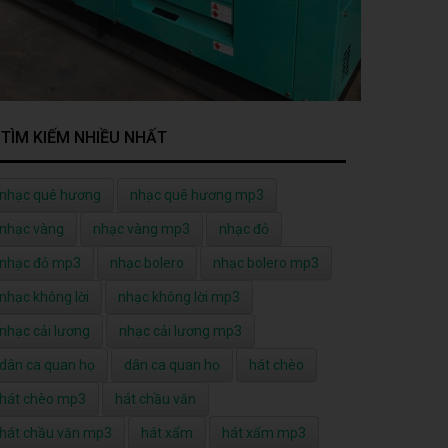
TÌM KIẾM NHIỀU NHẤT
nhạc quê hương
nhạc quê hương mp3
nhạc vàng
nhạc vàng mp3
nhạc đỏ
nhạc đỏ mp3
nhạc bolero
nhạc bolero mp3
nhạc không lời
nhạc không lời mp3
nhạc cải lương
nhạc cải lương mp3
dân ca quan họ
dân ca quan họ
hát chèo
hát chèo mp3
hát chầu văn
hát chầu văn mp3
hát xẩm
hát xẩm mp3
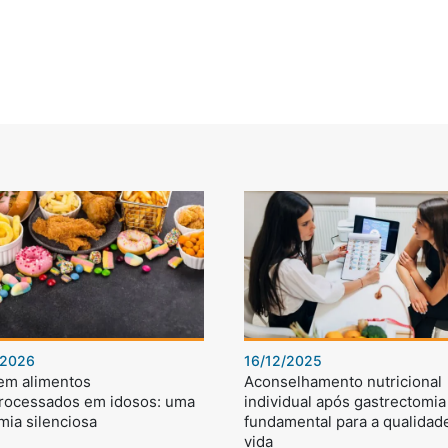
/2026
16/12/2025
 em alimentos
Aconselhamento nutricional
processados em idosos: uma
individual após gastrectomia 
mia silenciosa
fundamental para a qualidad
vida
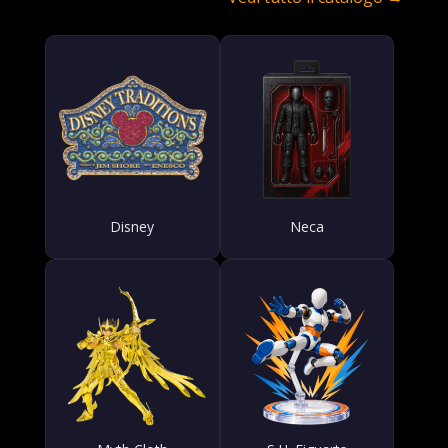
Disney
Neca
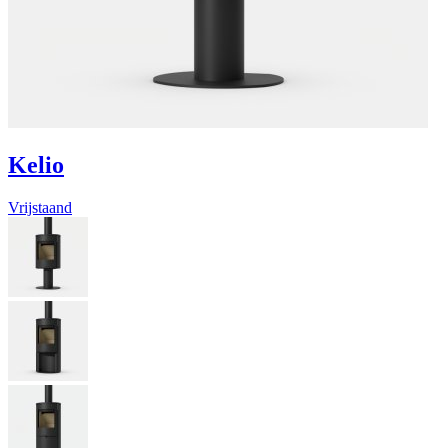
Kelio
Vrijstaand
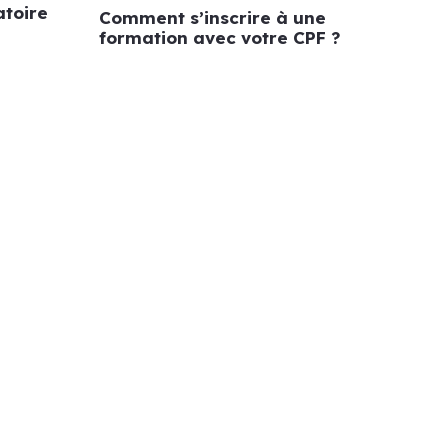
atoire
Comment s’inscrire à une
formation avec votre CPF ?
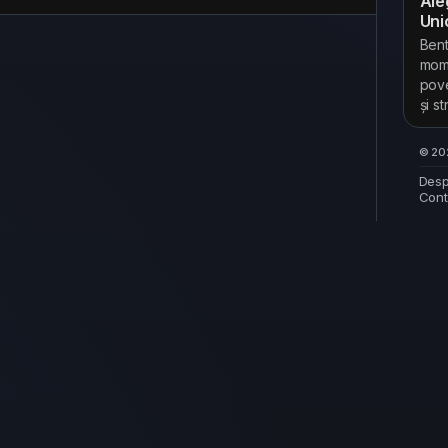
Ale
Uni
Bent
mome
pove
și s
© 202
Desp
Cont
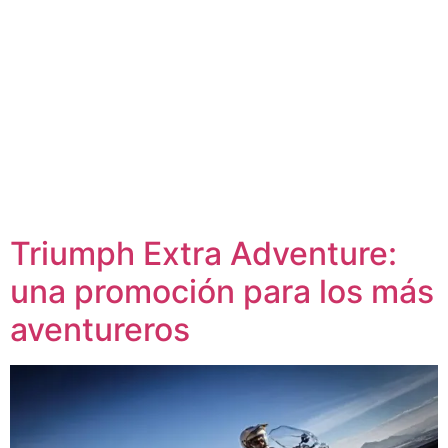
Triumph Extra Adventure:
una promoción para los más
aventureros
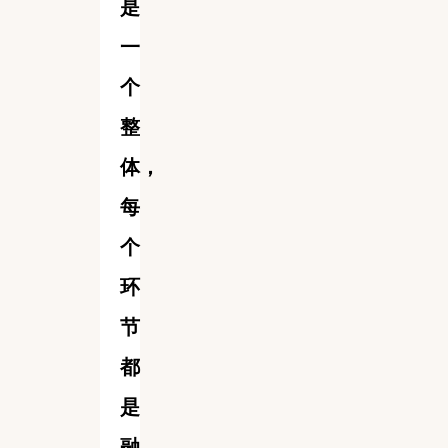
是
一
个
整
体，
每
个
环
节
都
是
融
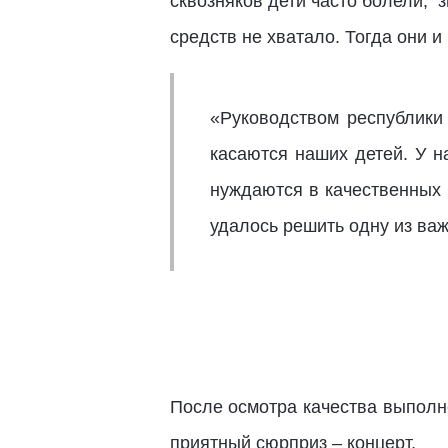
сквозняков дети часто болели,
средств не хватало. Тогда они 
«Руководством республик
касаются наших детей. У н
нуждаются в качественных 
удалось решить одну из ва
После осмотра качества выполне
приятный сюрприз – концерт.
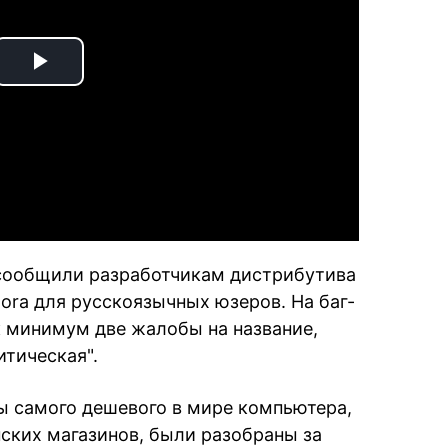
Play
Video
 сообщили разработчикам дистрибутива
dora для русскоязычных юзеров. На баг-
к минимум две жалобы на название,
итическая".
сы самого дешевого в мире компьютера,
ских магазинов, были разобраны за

- Exercise aim
Retype the data in full. Images do not go in the copy.

- Answer below
TÌM KIẾM NHIỀU NHẤT
nhạc quê hương
nhạc quê hương mp3
nhạc vàng
nhạc vàng mp3
nhạc đỏ
nhạc đỏ mp3
nhạc bolero
nhạc bolero mp3
nhạc không lời
nhạc không lời mp3
nhạc cải lương
nhạc cải lương mp3
dân ca quan họ
dân ca quan họ
hát chèo
hát chèo mp3
hát chầu văn
hát chầu văn mp3
hát xẩm
hát xẩm mp3
/2026
16/12/2025
 em alimentos
Aconselhamento nutricional
processados em idosos: uma
individual após gastrectomia 
mia silenciosa
fundamental para a qualidad
vida
Disney
Neca
Kelio
Vrijstaand
atoire
Comment s’inscrire à une
formation avec votre CPF ?
Ale
Uni
Bent
mome
pove
și s
© 202
Desp
Cont
Triumph Extra Adventure:
una promoción para los más
aventureros
是
一
个
整
体，
每
个
环
节
都
是
融
сквозняков дети часто болели,
средств не хватало. Тогда они 
«Руководством республик
касаются наших детей. У н
нуждаются в качественных 
удалось решить одну из ва
После осмотра качества выполне
приятный сюрприз – концерт.
Play
Video
 сообщили разработчикам дистрибутива
dora для русскоязычных юзеров. На баг-
к минимум две жалобы на название,
итическая".
сы самого дешевого в мире компьютера,
ских магазинов, были разобраны за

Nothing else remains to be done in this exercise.